Resolved digest: sha256:8e05221fa48d22d6426877032b20e3dd5f5f06913c5435031c0eabf463265059
Attaching signature to localhost:5000/pastis-2433@sha256:8e05221fa48d22d6426877032b20e3dd5f5f06913c5435031c0eabf463265059 using `oras attach`...
Uploading 9a1609bec129 /tmp/signature.txt
Uploaded  9a1609bec129 /tmp/signature.txt
Attached to [registry] localhost:5000/pastis-2433@sha256:8e05221fa48d22d6426877032b20e3dd5f5f06913c5435031c0eabf463265059
Digest: sha256:b40af5bd6983a050a2438d5b0df79b478f92c72c5c034b5421bc6504fe3100e2
Signature attached as referrer.
1 referrer(s) discovered:
  [0] Digest: sha256:b40af5bd6983a050a2438d5b0df79b478f92c72c5c034b5421bc6504fe3100e2 | Type: application/vnd.oci.artifact.signature.v1+text

Fetching referrer artifact with digest: sha256:b40af5bd6983a050a2438d5b0df79b478f92c72c5c034b5421bc6504fe3100e2

Contents of the referrer artifact (/tmp/referrer_signature.txt):

{"schemaVersion":2,"mediaType":"application/vnd.oci.image.manifest.v1+json","artifactType":"application/vnd.oci.artifact.signature.v1+text","config":{"mediaType":"application/vnd.oci.empty.v1+json","digest":"sha256:44136fa355b3678a1146ad16f7e8649e94fb4fc21fe77e8310c060f61caaff8a","size":2,"data":"e30="},"layers":[{"mediaType":"text/plain","digest":"sha256:9a1609bec129e04afd360f0b7f7da0d10a0136280bd3d79f6389e66eb86156f7","size":108,"annotations":{"org.opencontainers.image.title":"/tmp/signature.txt"}}],"subject":{"mediaType":"application/vnd.oci.image.manifest.v1+json","digest":"sha256:8e05221fa48d22d6426877032b20e3dd5f5f06913c5435031c0eabf463265059","size":1037},"annotations":{"org.opencontainers.image.created":"2025-05-18T18:33:34Z"}}

Remarks and Discussion on the Benchmark

  • All benchmarks were conducted either locally or on OVHCloud compute instances located in the Frankfurt (DE1) region.

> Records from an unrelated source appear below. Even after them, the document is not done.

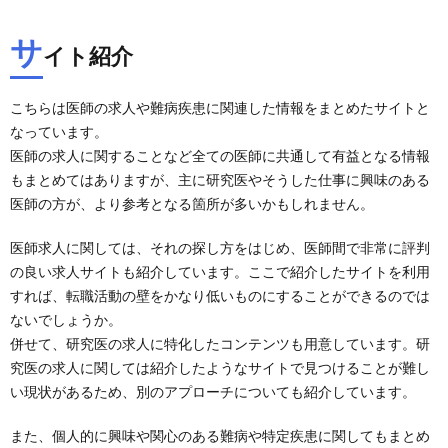
サ
イト紹介
こちらは医師の求人や難病疾患に関連した情報をまとめたサイトと
なっています。
医師の求人に関することなど全ての医師に共通して有益となる情報
もまとめてはありますが、主に研究医やそうした仕事に興味のある
医師の方が、より参考となる箇所が多いかもしれません。
医師求人に関しては、それの探し方をはじめ、医師間で非常に評判
の良い求人サイトも紹介しています。ここで紹介したサイトを利用
すれば、転職活動の壁をかなり低いものにすることができるのでは
ないでしょうか。
併せて、研究医の求人に特化したコンテンツも用意しています。研
究医の求人に関しては紹介したようなサイトで見つけることが難し
い現状があるため、別のアプローチについても紹介しています。
また、個人的に興味や関心のある難病や特定疾患に関してもまとめ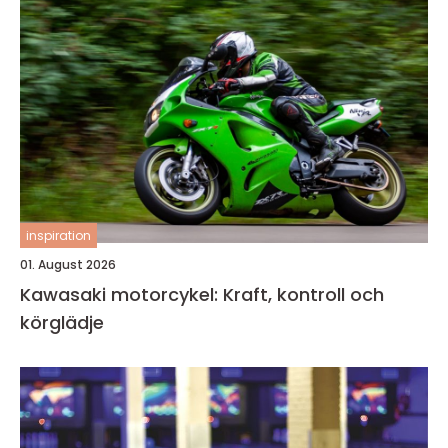
inspiration
01. August 2026
Kawasaki motorcykel: Kraft, kontroll och
körglädje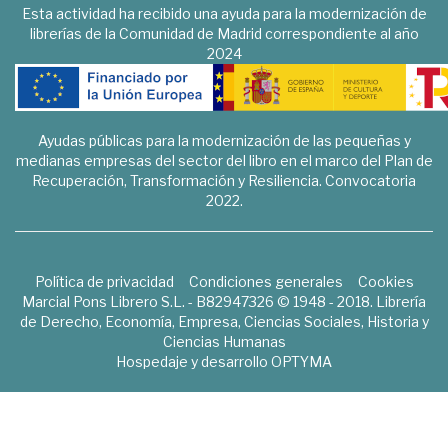
Esta actividad ha recibido una ayuda para la modernización de
librerías de la Comunidad de Madrid correspondiente al año
2024
Ayudas públicas para la modernización de las pequeñas y
medianas empresas del sector del libro en el marco del Plan de
Recuperación, Transformación y Resiliencia. Convocatoria
2022.
Política de privacidad
Condiciones generales
Cookies
Marcial Pons Librero S.L. - B82947326 © 1948 - 2018. Librería
de Derecho, Economía, Empresa, Ciencias Sociales, Historia y
Ciencias Humanas
Hospedaje y desarrollo
OPTYMA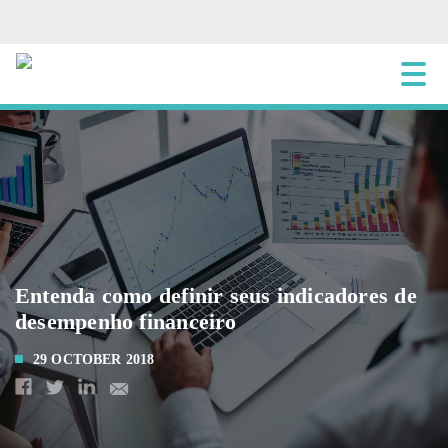
Entenda como definir seus indicadores de
desempenho financeiro
29 OCTOBER 2018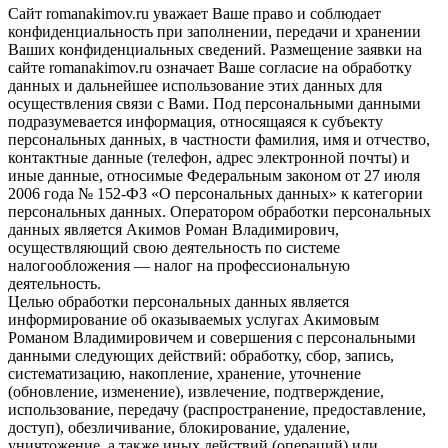
Сайт romanakimov.ru уважает Ваше право и соблюдает
конфиденциальность при заполнении, передачи и хранении
Ваших конфиденциальных сведений. Размещение заявки на
сайте romanakimov.ru означает Ваше согласие на обработку
данных и дальнейшее использование этих данных для
осуществления связи с Вами. Под персональными данными
подразумевается информация, относящаяся к субъекту
персональных данных, в частности фамилия, имя и отчество,
контактные данные (телефон, адрес электронной почты) и
иные данные, относимые Федеральным законом от 27 июля
2006 года № 152-ФЗ «О персональных данных» к категории
персональных данных. Оператором обработки персональных
данных является Акимов Роман Владимирович,
осуществляющий свою деятельность по системе
налогообложения — налог на профессиональную
деятельность.
Целью обработки персональных данных является
информирование об оказываемых услугах Акимовым
Романом Владимировичем и совершения с персональными
данными следующих действий: обработку, сбор, запись,
систематизацию, накопление, хранение, уточнение
(обновление, изменение), извлечение, подтверждение,
использование, передачу (распространение, предоставление,
доступ), обезличивание, блокирование, удаление,
уничтожение, а также иных действий (операций) или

  • We used the Apache HTTP server benchmarking tool (ab) to explore different upload and download scenarios. These tests were exploratory rather than systematic, primarily due to cost constraints. Managed services like Docker Hub and Quay were only evaluated under their free-tier plans, which impose rate limits and size restrictions. For private registries, we remained within the lowest pricing tier. To avoid local caching side effects, we sandboxed some test runs in Docker containers using the ab tool, for example:

    docker run --rm -it \
      -v "$(pwd)/output:/workspace" \
      -w /workspace \
      ghcr.io/oras-project/oras:v1.2.2 \
      pull --allow-path-traversal docker.io/versioneer/pastis-2433:sample
  • We intentionally did not test extreme scenarios, such as multi-100 GB artifacts, very large individual layers, or artifacts with thousands of layers. These cases were outside the scope of our study, which focused on evaluating data packaging workflows using plausible and representative package sizes. This choice is discussed further in the paper.

  • Deduplication was tested by uploading a small sample package first, followed by a full package. In all cases, the three shared layers from the sample were correctly reported as already existing and were not re-uploaded.

  • Upload and download resumability was also evaluated. We found that only fully completed layers were eligible for resumption. Partially transferred layers were treated as failed and had to be restarted from the beginning.

  • The sample package includes both custom annotations and non-standard media types. We confirmed that these were retained by the tested OCI-compliant registries.